Steatotic liver disease (SLD) is a chronic condition associated with cardiometabolic risk. The body roundness index (BRI) is a novel visceral adiposity marker. We evaluate the associations between BRI and risks of SLD, major adverse liver-related outcomes (MALO), liver-related mortality, and all-cause mortality using the UK Biobank cohort.

Methods

Data from 399,115 participants (aged 37–73 years) without baseline SLD or MALO were analyzed. BRI was categorized into sex-specific quartiles. Outcomes were identified via national health records. Adjusted hazard ratios (HRs) were estimated using Fine–Gray competing risk models and Cox proportional hazards models.

Results

During a median follow-up of 13.9 years, the incidence of SLD, MALO, liver-related mortality, and all-cause mortality was 1.38%, 1.25%, 0.24%, and 8.31%, respectively. Higher BRI was significantly associated with increased SLD risk (HR 6.20; 95% CI 5.28–7.28), with a more pronounced association in women (HR 9.11) than in men (HR 3.38). Significant non-linear, J-shaped associations were observed for SLD and all-cause mortality (both p for nonlinearity < 0.001).
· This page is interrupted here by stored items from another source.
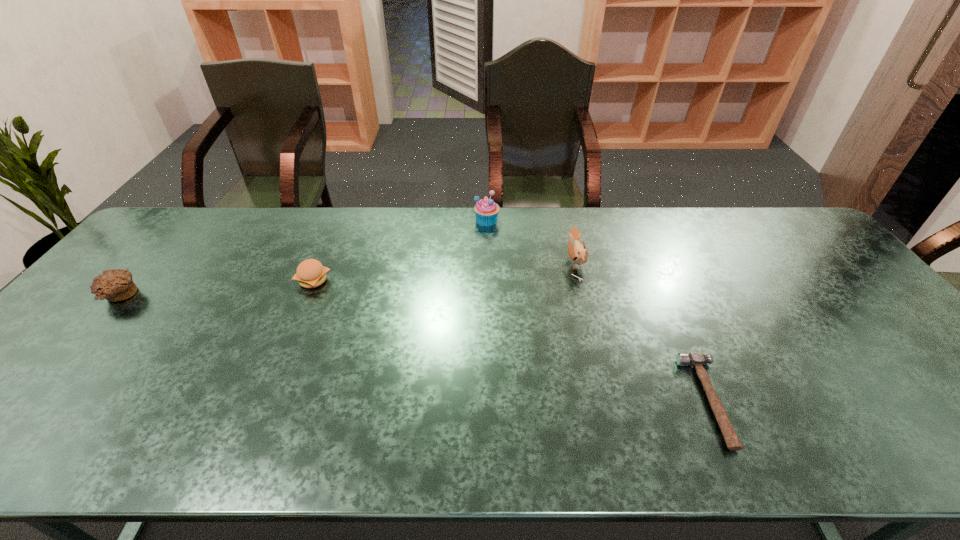 Locate an element on the screen. the farther muffin is located at coordinates (486, 210).

In order to click on the farthest object in this screenshot , I will do [x=486, y=210].

Where is `the second object from right to left`? Image resolution: width=960 pixels, height=540 pixels. the second object from right to left is located at coordinates (578, 253).

Find the location of `the leftmost object`. the leftmost object is located at coordinates (114, 285).

This screenshot has width=960, height=540. In order to click on the left muffin in this screenshot , I will do `click(114, 285)`.

The height and width of the screenshot is (540, 960). Identify the location of hamburger. (310, 273).

This screenshot has width=960, height=540. I want to click on the nearest object, so click(x=695, y=359).

Locate an element on the screen. This screenshot has width=960, height=540. the shortest object is located at coordinates (695, 359).

At what (x,y) coordinates should I click in order to perform the action: click on vacant space located 0.080m on the front of the farthest object. Please return your answer as a coordinate pair (x, y). Looking at the image, I should click on (488, 242).

This screenshot has width=960, height=540. What are the coordinates of `free region located at the beak of the bird` in the screenshot? It's located at (494, 262). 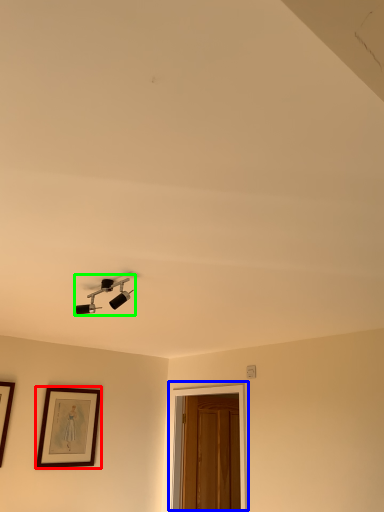 Question: Which object is the farthest from picture frame (highlighted by a red box)? Choose among these: glass door (highlighted by a blue box) or lamp (highlighted by a green box).

Choices:
 (A) glass door
 (B) lamp

Answer: (B)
Conversely, MALO and liver-related mortality showed linear positive associations (p for nonlinearity > 0.05), with significant risks primarily observed in the highest BRI quartiles.

Conclusion

Higher BRI is significantly associated with increased risks of SLD, MALO, and bothliver-related and all-cause mortality. These findings suggest that BRI is a valuable tool for identifying individuals at risk of adverse hepatic outcomes, potentially offering predictive utility beyond conventional anthropometric indices.